(Structured page parsing data)
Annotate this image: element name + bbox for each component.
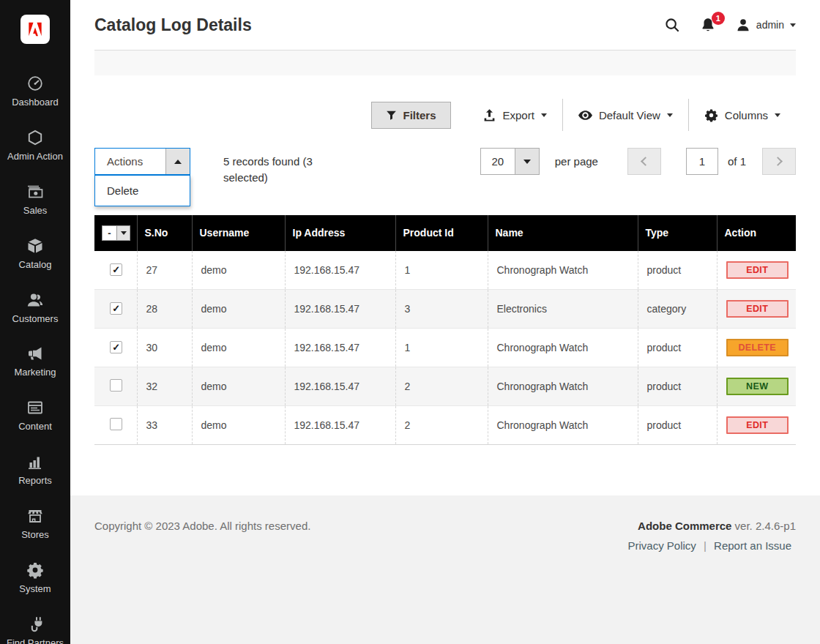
column-header-type[interactable]: Type [638, 215, 717, 251]
sidebar-item-admin-action[interactable]: Admin Action [0, 129, 70, 163]
export-label: Export [503, 109, 534, 121]
chevron-right-icon [773, 157, 783, 166]
page-size-select[interactable]: 20 [480, 148, 540, 175]
cell-username: demo [192, 289, 285, 328]
column-header-sno[interactable]: S.No [137, 215, 192, 251]
admin-account-menu[interactable]: admin [736, 18, 796, 32]
default-view-button[interactable]: Default View [563, 102, 688, 129]
sidebar-item-reports[interactable]: Reports [0, 453, 70, 487]
search-icon[interactable] [664, 17, 680, 33]
action-badge: NEW [726, 378, 789, 395]
chevron-down-icon[interactable] [515, 149, 539, 174]
column-header-action[interactable]: Action [717, 215, 796, 251]
sidebar-item-system[interactable]: System [0, 561, 70, 596]
cell-name: Chronograph Watch [488, 328, 638, 367]
previous-page-button[interactable] [627, 148, 661, 175]
action-badge: EDIT [726, 300, 789, 318]
cell-username: demo [192, 405, 285, 444]
cell-product-id: 2 [395, 367, 488, 405]
cell-action: DELETE [717, 328, 796, 367]
select-all-control[interactable]: - [102, 225, 130, 241]
action-badge: EDIT [726, 416, 789, 434]
sidebar-item-sales[interactable]: Sales [0, 183, 70, 217]
cell-name: Electronics [488, 289, 638, 328]
cell-ip-address: 192.168.15.47 [285, 405, 395, 444]
main-area: Catalog Log Details 1 admin [70, 0, 820, 644]
sales-icon [26, 183, 44, 201]
column-header-ip-address[interactable]: Ip Address [285, 215, 395, 251]
cell-sno: 27 [137, 251, 192, 290]
cell-username: demo [192, 328, 285, 367]
privacy-policy-link[interactable]: Privacy Policy [627, 539, 696, 552]
row-checkbox[interactable] [110, 302, 122, 315]
column-header-name[interactable]: Name [488, 215, 638, 251]
sidebar-item-stores[interactable]: Stores [0, 507, 70, 542]
row-checkbox[interactable] [110, 379, 122, 392]
cell-ip-address: 192.168.15.47 [285, 328, 395, 367]
chevron-up-icon[interactable] [165, 149, 190, 174]
dashboard-icon [26, 75, 44, 92]
adobe-logo[interactable] [20, 15, 50, 44]
current-page-input[interactable] [686, 148, 718, 175]
cell-product-id: 1 [395, 251, 488, 290]
data-grid: - S.No Username Ip Address Product Id Na… [70, 215, 820, 445]
report-issue-link[interactable]: Report an Issue [714, 539, 791, 552]
actions-button[interactable]: Actions [94, 148, 190, 175]
page-size-value: 20 [481, 149, 515, 174]
page-title: Catalog Log Details [94, 15, 664, 35]
columns-button[interactable]: Columns [689, 102, 796, 129]
admin-username: admin [756, 19, 784, 31]
cell-product-id: 3 [395, 289, 488, 328]
table-row: 30demo192.168.15.471Chronograph Watchpro… [94, 328, 796, 367]
cell-checkbox [94, 328, 137, 367]
chevron-down-icon[interactable] [116, 226, 130, 240]
adobe-a-icon [26, 20, 45, 39]
cell-name: Chronograph Watch [488, 251, 638, 290]
cell-type: product [638, 367, 717, 405]
content-icon [26, 399, 44, 416]
table-row: 33demo192.168.15.472Chronograph Watchpro… [94, 405, 796, 444]
action-badge: EDIT [726, 261, 789, 279]
footer-links: Privacy Policy | Report an Issue [94, 539, 796, 552]
column-header-product-id[interactable]: Product Id [395, 215, 488, 251]
chevron-down-icon [541, 113, 547, 117]
actions-menu: Delete [94, 175, 190, 206]
notification-badge: 1 [712, 12, 725, 25]
menu-item-delete[interactable]: Delete [95, 176, 190, 206]
header-actions: 1 admin [664, 17, 796, 33]
links-separator: | [704, 539, 707, 552]
sidebar-item-content[interactable]: Content [0, 399, 70, 433]
chevron-down-icon [667, 113, 673, 117]
reports-icon [26, 453, 44, 471]
chevron-down-icon [775, 113, 780, 117]
column-header-username[interactable]: Username [192, 215, 285, 251]
row-checkbox[interactable] [110, 263, 122, 276]
export-icon [482, 108, 496, 122]
filters-button[interactable]: Filters [371, 102, 451, 129]
cell-ip-address: 192.168.15.47 [285, 367, 395, 405]
row-checkbox[interactable] [110, 341, 122, 353]
notifications-bell-icon[interactable]: 1 [700, 17, 716, 33]
cell-type: product [638, 405, 717, 444]
cell-username: demo [192, 251, 285, 290]
table-row: 27demo192.168.15.471Chronograph Watchpro… [94, 251, 796, 290]
sidebar-menu: DashboardAdmin ActionSalesCatalogCustome… [0, 75, 70, 644]
cell-checkbox [94, 405, 137, 444]
sidebar-item-find-partners-extensions[interactable]: Find Partners & Extensions [0, 615, 70, 644]
row-checkbox[interactable] [110, 418, 122, 430]
sidebar-item-customers[interactable]: Customers [0, 291, 70, 326]
columns-label: Columns [725, 109, 768, 121]
sidebar-item-dashboard[interactable]: Dashboard [0, 75, 70, 109]
user-icon [736, 18, 750, 32]
cell-type: product [638, 328, 717, 367]
cell-name: Chronograph Watch [488, 405, 638, 444]
select-all-checkbox[interactable]: - [102, 226, 116, 240]
next-page-button[interactable] [762, 148, 796, 175]
export-button[interactable]: Export [467, 102, 562, 129]
records-summary: 5 records found (3 selected) [223, 148, 337, 186]
catalog-icon [26, 237, 44, 255]
sidebar-item-marketing[interactable]: Marketing [0, 345, 70, 379]
sidebar-item-catalog[interactable]: Catalog [0, 237, 70, 272]
cell-sno: 33 [137, 405, 192, 444]
cell-action: EDIT [717, 251, 796, 290]
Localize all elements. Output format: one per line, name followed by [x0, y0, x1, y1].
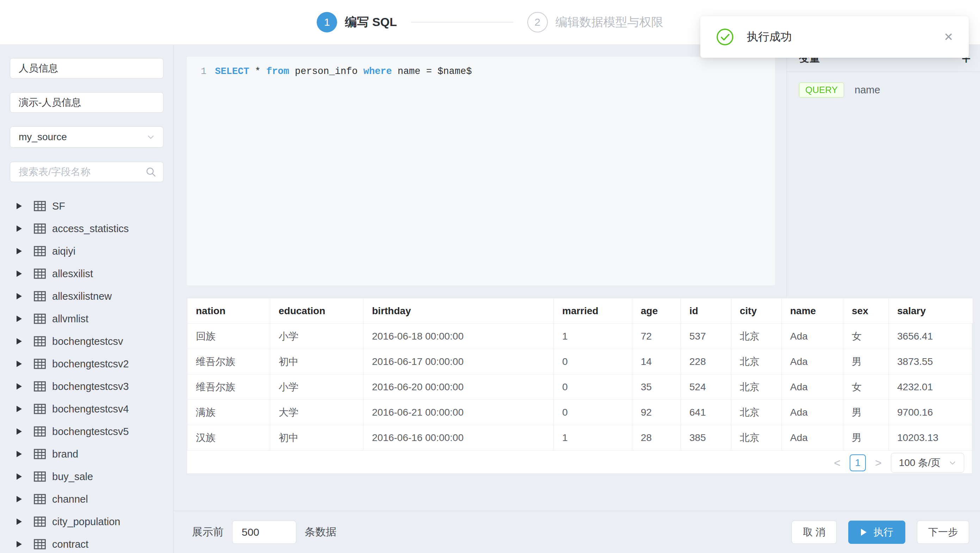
tree-item-bochengtestcsv2[interactable]: bochengtestcsv2 [10, 353, 164, 375]
table-icon [32, 424, 47, 439]
table-cell: Ada [782, 349, 843, 374]
caret-right-icon[interactable] [17, 428, 22, 435]
toast-message: 执行成功 [747, 29, 944, 45]
tree-item-allvmlist[interactable]: allvmlist [10, 307, 164, 330]
stepper-connector [411, 22, 513, 22]
tree-item-access_statistics[interactable]: access_statistics [10, 217, 164, 240]
caret-right-icon[interactable] [17, 248, 22, 254]
caret-right-icon[interactable] [17, 406, 22, 412]
prev-page-button[interactable]: < [834, 456, 840, 470]
table-tree: SFaccess_statisticsaiqiyiallesxilistalle… [10, 195, 164, 553]
tree-item-SF[interactable]: SF [10, 195, 164, 217]
sql-token: name = $name$ [392, 66, 472, 77]
caret-right-icon[interactable] [17, 541, 22, 547]
table-row: 维吾尔族小学2016-06-20 00:00:00035524北京Ada女423… [188, 374, 973, 400]
tree-item-city_population[interactable]: city_population [10, 510, 164, 533]
table-cell: 男 [843, 425, 889, 451]
table-cell: 维吾尔族 [188, 374, 270, 400]
step-1-write-sql: 1 编写 SQL [317, 12, 397, 32]
table-name: bochengtestcsv3 [52, 381, 129, 393]
sql-token: from [266, 66, 289, 77]
table-icon [32, 356, 47, 371]
table-cell: 4232.01 [889, 374, 973, 400]
table-icon [32, 311, 47, 326]
caret-right-icon[interactable] [17, 383, 22, 389]
tree-item-contract[interactable]: contract [10, 533, 164, 553]
table-cell: 北京 [731, 425, 782, 451]
step-2-label: 编辑数据模型与权限 [555, 14, 663, 30]
column-header-id: id [681, 298, 731, 324]
sql-code: SELECT * from person_info where name = $… [215, 64, 472, 79]
datasource-select[interactable]: my_source [10, 126, 164, 148]
footer-bar: 展示前 条数据 取 消 执行 下一步 [173, 511, 980, 553]
caret-right-icon[interactable] [17, 518, 22, 525]
caret-right-icon[interactable] [17, 474, 22, 480]
toast-close-button[interactable]: ✕ [944, 30, 953, 44]
step-2-number: 2 [527, 12, 548, 32]
tree-item-bochengtestcsv3[interactable]: bochengtestcsv3 [10, 375, 164, 398]
caret-right-icon[interactable] [17, 361, 22, 367]
table-cell: 0 [554, 400, 632, 425]
results-table: nationeducationbirthdaymarriedageidcityn… [187, 298, 973, 451]
sql-editor[interactable]: 1 SELECT * from person_info where name =… [187, 57, 775, 285]
play-icon [860, 528, 867, 536]
dataset-name-input[interactable] [10, 58, 164, 79]
table-name: SF [52, 200, 65, 212]
caret-right-icon[interactable] [17, 293, 22, 299]
caret-right-icon[interactable] [17, 451, 22, 457]
table-cell: 北京 [731, 324, 782, 349]
table-header-row: nationeducationbirthdaymarriedageidcityn… [188, 298, 973, 324]
caret-right-icon[interactable] [17, 496, 22, 502]
caret-right-icon[interactable] [17, 316, 22, 322]
tree-item-buy_sale[interactable]: buy_sale [10, 465, 164, 488]
next-step-button[interactable]: 下一步 [917, 521, 969, 544]
dataset-display-name-input[interactable] [10, 92, 164, 113]
table-icon [32, 402, 47, 416]
table-cell: 女 [843, 374, 889, 400]
table-cell: 2016-06-17 00:00:00 [364, 349, 554, 374]
tree-item-aiqiyi[interactable]: aiqiyi [10, 240, 164, 262]
tree-item-bochengtestcsv5[interactable]: bochengtestcsv5 [10, 420, 164, 443]
table-cell: 28 [632, 425, 681, 451]
cancel-button[interactable]: 取 消 [792, 521, 837, 544]
caret-right-icon[interactable] [17, 203, 22, 209]
table-cell: 524 [681, 374, 731, 400]
table-cell: 北京 [731, 374, 782, 400]
table-name: access_statistics [52, 223, 129, 235]
sql-code-line: 1 SELECT * from person_info where name =… [187, 57, 775, 79]
table-cell: 男 [843, 400, 889, 425]
tree-item-bochengtestcsv4[interactable]: bochengtestcsv4 [10, 398, 164, 420]
stepper: 1 编写 SQL 2 编辑数据模型与权限 [317, 12, 663, 32]
run-button[interactable]: 执行 [848, 521, 905, 544]
tree-item-allesxilist[interactable]: allesxilist [10, 262, 164, 285]
sql-token: where [363, 66, 392, 77]
table-cell: Ada [782, 324, 843, 349]
pagination: < 1 > 100 条/页 [834, 453, 964, 473]
caret-right-icon[interactable] [17, 270, 22, 277]
current-page-button[interactable]: 1 [850, 454, 866, 471]
column-header-age: age [632, 298, 681, 324]
caret-right-icon[interactable] [17, 338, 22, 345]
search-input[interactable] [10, 162, 164, 182]
run-button-label: 执行 [873, 526, 893, 539]
variable-type-tag: QUERY [799, 83, 844, 98]
tree-item-brand[interactable]: brand [10, 443, 164, 465]
column-header-sex: sex [843, 298, 889, 324]
table-cell: 14 [632, 349, 681, 374]
page-size-select[interactable]: 100 条/页 [891, 453, 964, 473]
column-header-name: name [782, 298, 843, 324]
table-name: brand [52, 448, 78, 460]
column-header-city: city [731, 298, 782, 324]
table-cell: 0 [554, 374, 632, 400]
tree-item-bochengtestcsv[interactable]: bochengtestcsv [10, 330, 164, 353]
table-icon [32, 514, 47, 529]
next-page-button[interactable]: > [875, 456, 882, 470]
table-cell: 72 [632, 324, 681, 349]
tree-item-allesxilistnew[interactable]: allesxilistnew [10, 285, 164, 307]
caret-right-icon[interactable] [17, 226, 22, 232]
success-check-icon [716, 28, 734, 46]
table-cell: 35 [632, 374, 681, 400]
table-cell: 女 [843, 324, 889, 349]
tree-item-channel[interactable]: channel [10, 488, 164, 510]
row-limit-input[interactable] [232, 521, 296, 544]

-- Your task --
Each line that holds the string "Privacy" is to be copied from the entries above.

-- Result for this task --
privacy-policy-link[interactable]: Privacy Policy [627, 539, 696, 552]
footer-links: Privacy Policy | Report an Issue [94, 539, 796, 552]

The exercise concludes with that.